Rente wegen Erwerbsunfähigkeit im Zugunstenverfahren
Verfahrensrüge im Nichtzulassungsbeschwerdeverfahren
Gründe
I
Das LSG Baden-Württemberg hat mit Urteil vom 25.9.2020 einen vom Kläger im Zugunstenverfahren geltend gemachten Anspruch auf
Gewährung einer Rente wegen Erwerbsunfähigkeit anstelle der seit 2001 gewährten Rente wegen Erwerbsminderung verneint.

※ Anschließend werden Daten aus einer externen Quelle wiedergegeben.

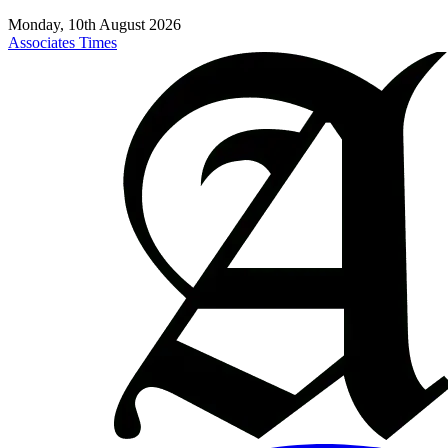
Monday, 10th August 2026
Associates Times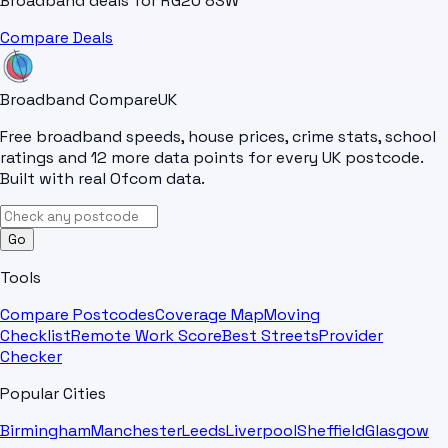
Broadband deals for
RG20 8SW
Compare Deals
Broadband Compare
UK
Free broadband speeds, house prices, crime stats, school
ratings and 12 more data points for every UK postcode.
Built with real Ofcom data.
Go
Tools
Compare Postcodes
Coverage Map
Moving
Checklist
Remote Work Score
Best Streets
Provider
Checker
Popular Cities
Birmingham
Manchester
Leeds
Liverpool
Sheffield
Glasgow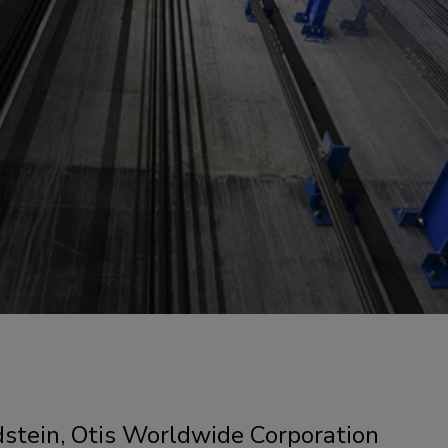
dstein, Otis Worldwide Corporation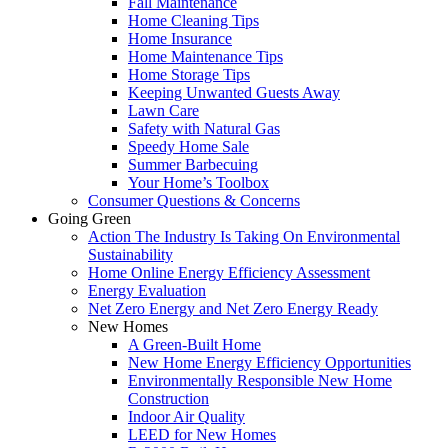
Fall Maintenance
Home Cleaning Tips
Home Insurance
Home Maintenance Tips
Home Storage Tips
Keeping Unwanted Guests Away
Lawn Care
Safety with Natural Gas
Speedy Home Sale
Summer Barbecuing
Your Home’s Toolbox
Consumer Questions & Concerns
Going Green
Action The Industry Is Taking On Environmental
Sustainability
Home Online Energy Efficiency Assessment
Energy Evaluation
Net Zero Energy and Net Zero Energy Ready
New Homes
A Green-Built Home
New Home Energy Efficiency Opportunities
Environmentally Responsible New Home
Construction
Indoor Air Quality
LEED for New Homes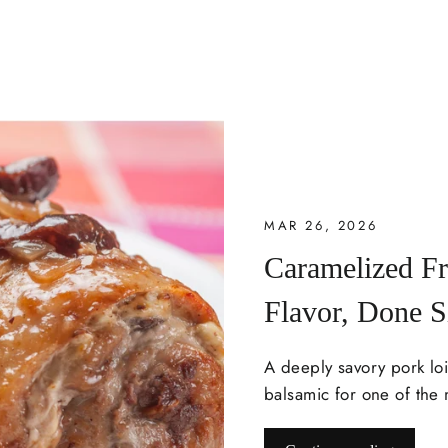
MAR 26, 2026
Caramelized F
Flavor, Done 
A deeply savory pork lo
balsamic for one of the 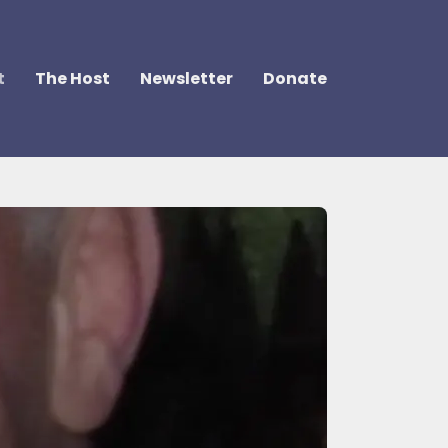
t
The Host
Newsletter
Donate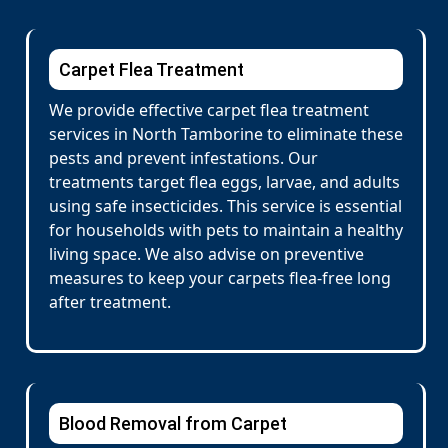
Carpet Flea Treatment
We provide effective carpet flea treatment
services in North Tamborine to eliminate these
pests and prevent infestations. Our
treatments target flea eggs, larvae, and adults
using safe insecticides. This service is essential
for households with pets to maintain a healthy
living space. We also advise on preventive
measures to keep your carpets flea-free long
after treatment.
Blood Removal from Carpet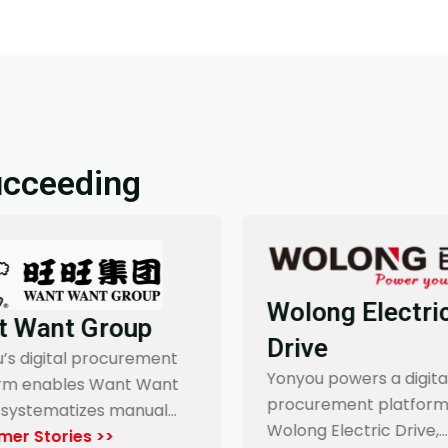
ucceeding
Wolong Electric
 Want Group
Drive
s digital procurement
Yonyou powers a digital
rm enables Want Want
procurement platform 
systematizes manual…
Wolong Electric Drive,…
er Stories >>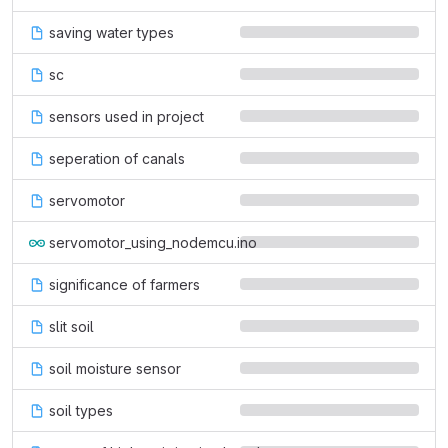
saving water types
sc
sensors used in project
seperation of canals
servomotor
servomotor_using_nodemcu.ino
significance of farmers
slit soil
soil moisture sensor
soil types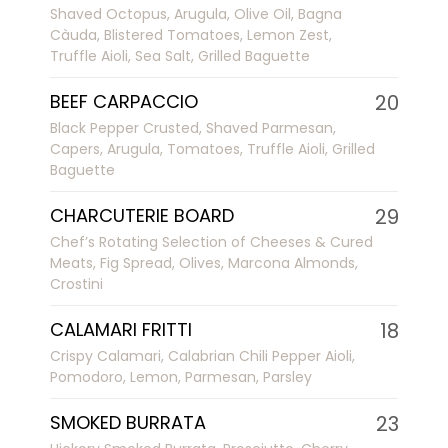
Shaved Octopus, Arugula, Olive Oil, Bagna
Càuda, Blistered Tomatoes, Lemon Zest,
Truffle Aioli, Sea Salt, Grilled Baguette
BEEF CARPACCIO
20
Black Pepper Crusted, Shaved Parmesan,
Capers, Arugula, Tomatoes, Truffle Aioli, Grilled
Baguette
CHARCUTERIE BOARD
29
Chef’s Rotating Selection of Cheeses & Cured
Meats, Fig Spread, Olives, Marcona Almonds,
Crostini
CALAMARI FRITTI
18
Crispy Calamari, Calabrian Chili Pepper Aioli,
Pomodoro, Lemon, Parmesan, Parsley
SMOKED BURRATA
23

Gegen die Nichtzulassung der Revision in dieser Entscheidung hat der Kläger Beschwerde zum BSG eingelegt, die er mit Schriftsatz vom 21.12.2020 begründet hat.
II
1. Die Nichtzulassungsbeschwerde ist gemäß §
160a Abs
4 Satz 1 Halbsatz 2 iVm §
169 Satz 2 und
3 SGG durch Beschluss ohne Zuziehung der ehrenamtlichen Richter als unzulässig zu verwerfen. Die Beschwerdebegründung genügt nicht
der nach §
160a Abs
2 Satz 3
SGG gebotenen Form. Der Kläger hat darin die als Zulassungsgrund allein geltend gemachten Verfahrensmängel (§
160 Abs
2 Nr
3 SGG) nicht in der nach §
160a Abs
2 Satz 3
SGG gebotenen Weise bezeichnet.
Wird eine Nichtzulassungsbeschwerde darauf gestützt, dass iS von §
160 Abs
2 Nr
3 Halbsatz 1
SGG ein Verfahrensmangel vorliege, auf dem die angefochtene Entscheidung beruhen könne, so müssen bei der Bezeichnung des Verfahrensmangels
zunächst die ihn (vermeintlich) begründenden Tatsachen substantiiert dargetan werden. Darüber hinaus ist die Darlegung erforderlich,
dass und warum die Entscheidung des Berufungsgerichts ausgehend von dessen materieller Rechtsansicht auf dem Mangel beruhen
kann, also die Möglichkeit einer Beeinflussung des Urteils besteht (stRspr; zB BSG Beschluss vom 27.10.2010 - B 12 KR 2/10 B - juris RdNr 5; jüngst BSG Beschluss vom 9.12.2019 - B 13 R 259/19 B - juris RdNr
4). Gemäß §
160 Abs
2 Nr
3 Halbsatz 2
SGG kann der geltend gemachte Verfahrensmangel nicht auf eine Verletzung der §§
109 und
128 Abs
1 Satz 1
SGG und auf eine Verletzung des §
103 SGG nur gestützt werden, wenn er sich auf einen Beweisantrag bezieht, dem das Berufungsgericht ohne hinreichende Begründung nicht
gefolgt ist. Den daraus abgeleiteten Darlegungsanforderungen wird die Beschwerdebegründung nicht gerecht.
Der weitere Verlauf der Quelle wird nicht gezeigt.